I love it when different and seemingly unrelated aspects of my life intersect - that usually creates a good story. I have a fairly short commute, usually about 30 minutes each way, which is just long enough for local radio shows to drive me insane. I can listen to a curated Pandora station in stretches, but the bulk of my audio entertainment comes from podcasts. The #Freakonomics podcast is one of the best, and their recent show asking if the internet is being ruined is definitely worthwhile; http://freakonomics.com/podcast/internet/
Of particular interest was the fact that there are just a handful of major tech companies that essentially control all the ways we interact with the information available on the internet. Depending on minor variations to algorithms, Google, Facebook, and Twitter can determine what we see in our feeds. (The word "feed" is an interesting choice in and of itself, as though we are being fattened for the slaughter.) In this paradigm, what constitutes censorship? And how much of what we consider our own "point of view" is actually crafted by which data ends up in feed?

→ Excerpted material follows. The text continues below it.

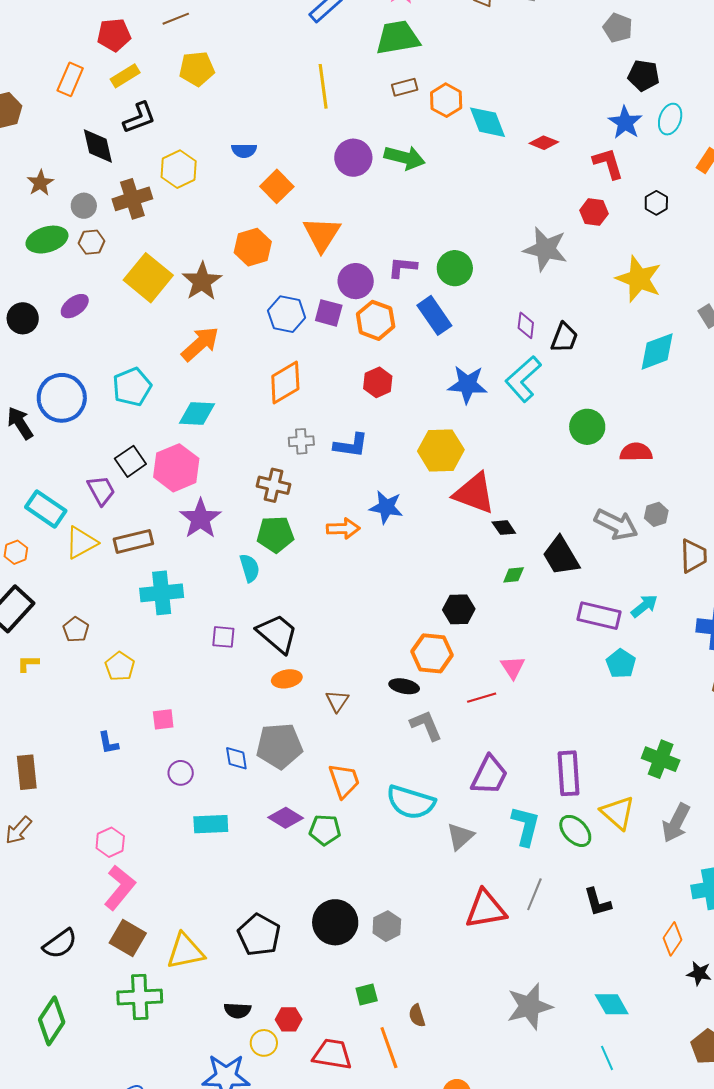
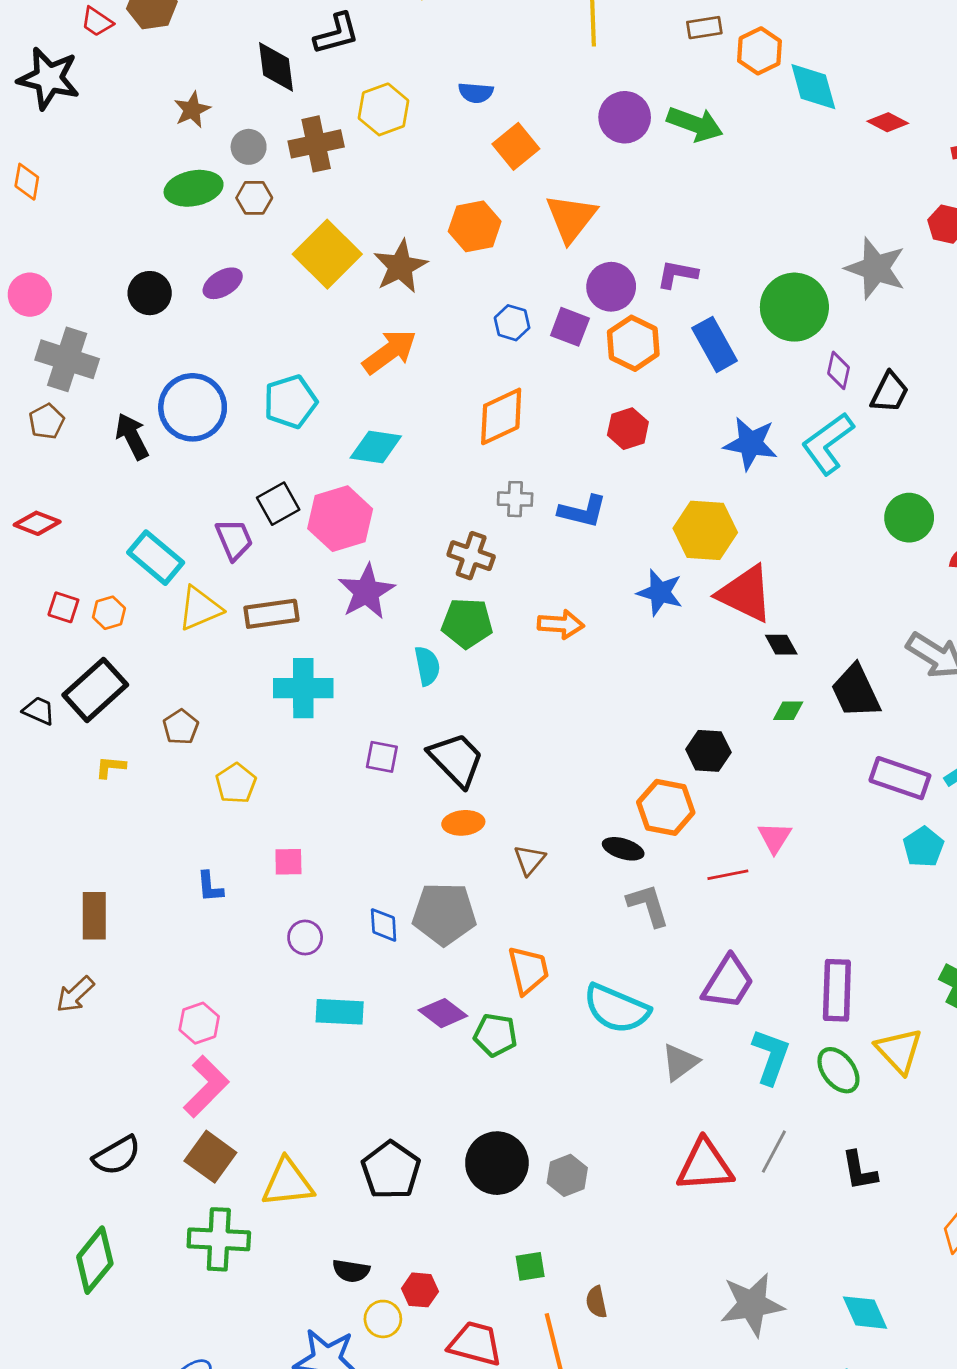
green circle: (455, 268) -> (794, 307), moved, size x1.4
blue hexagon: (287, 314) -> (512, 323), size x0.7
blue star: (386, 507) -> (660, 592), moved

Then I started thinking about how a platform like steemit is able to circumvent all of that. The "algorithm" that decides what is worth reading is crowdsourced and incentivized. The objective isn't to keep eyeballs on the page to satisfy advertisers, but rather to give the audience what they want to see and allow the audience to show their appreciation.
It's the little STEEM engine that could. . . and we'll see how high up the mountain it can take us.